上の写真は既に鏡胴「前部」がセットされ、且つレンジファインダーカメラに装着する際に噛みあう「クッション環」も組み付けが終わっていますが、実はこれらの工程は一気に進めなければならず撮影ができません。上の写真でクッション環の「溝」内部に「固定ネジ」が1本写っていますが、この固定ネジは実は鏡胴「前部」の位置固定も兼ねている大変重要なネジなのです。従ってマウント部の「爪」部分を組み付けてしまうと後からこの「固定ネジ」をネジ込むのが難しくなるのでこの段階でネジ込んで鏡胴「前部」を固定している次第です。実はこの状態にする段階で専用の工具を一つ作らなければならず用意しています。バラす際にその工具を使っていますしもちろん組み上げ時も使っています。

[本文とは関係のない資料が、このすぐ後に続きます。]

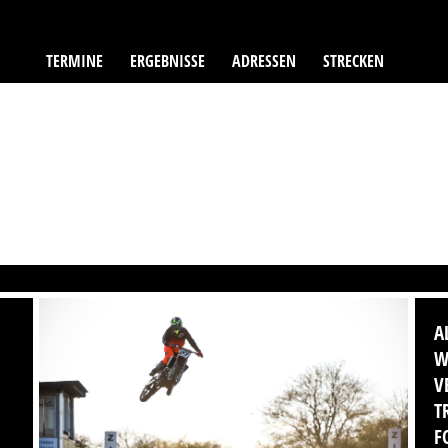
TERMINE
ERGEBNISSE
ADRESSEN
STRECKEN
A
W
V
T
F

逆に言うと、バラす際にはマウント部の爪を取り外し上の写真の状態にしなければ「固定ネジ」を外すのにムリなチカラが加わります。ところがこの固定ネジはそれほど硬い素材ではありませんしネジ山長が短いので下手をすればネジ山を潰しかねません。もっとシッカリした固定ネジを使ってくれれば良かったと考えるワケですが、実はこれには理由があり「大口径の光学系」或いは「開放F値f1.8」に光学系を設計してきたことが大きく影響しており使える面積を最大限に有効活用した光学系設計を採っているために結果的に短いネジ山長の固定ネジを使わざるを得なかったのです。バラしてみると意外な部分にも設計の苦心が垣間見えロマンが広がります・・。

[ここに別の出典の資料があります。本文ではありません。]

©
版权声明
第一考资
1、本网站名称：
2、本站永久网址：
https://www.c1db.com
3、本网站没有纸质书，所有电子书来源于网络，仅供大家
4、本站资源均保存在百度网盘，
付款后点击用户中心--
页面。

マウント部の「爪」を組み付けたところです。この上にクロームメッキ仕上げの化粧環をネジ止めした最後に光学系の第5群 (貼り合わせレンズの後玉) を組み付ければ完成になるワケで無限遠位置確認・光軸確認・絞り羽根開閉幅の確認をそれぞれ執り行い仕上げていきます。

 

DOHヘッダー

 

ここからはオーバーホールが完了したオールドレンズの写真になります。

Nikonのオールドレンズはほとんど知りませんが本当に素晴らしい描写性のモデルが今回の「W-NIKKOR 3.5cm/f1.8 (NS)」になります。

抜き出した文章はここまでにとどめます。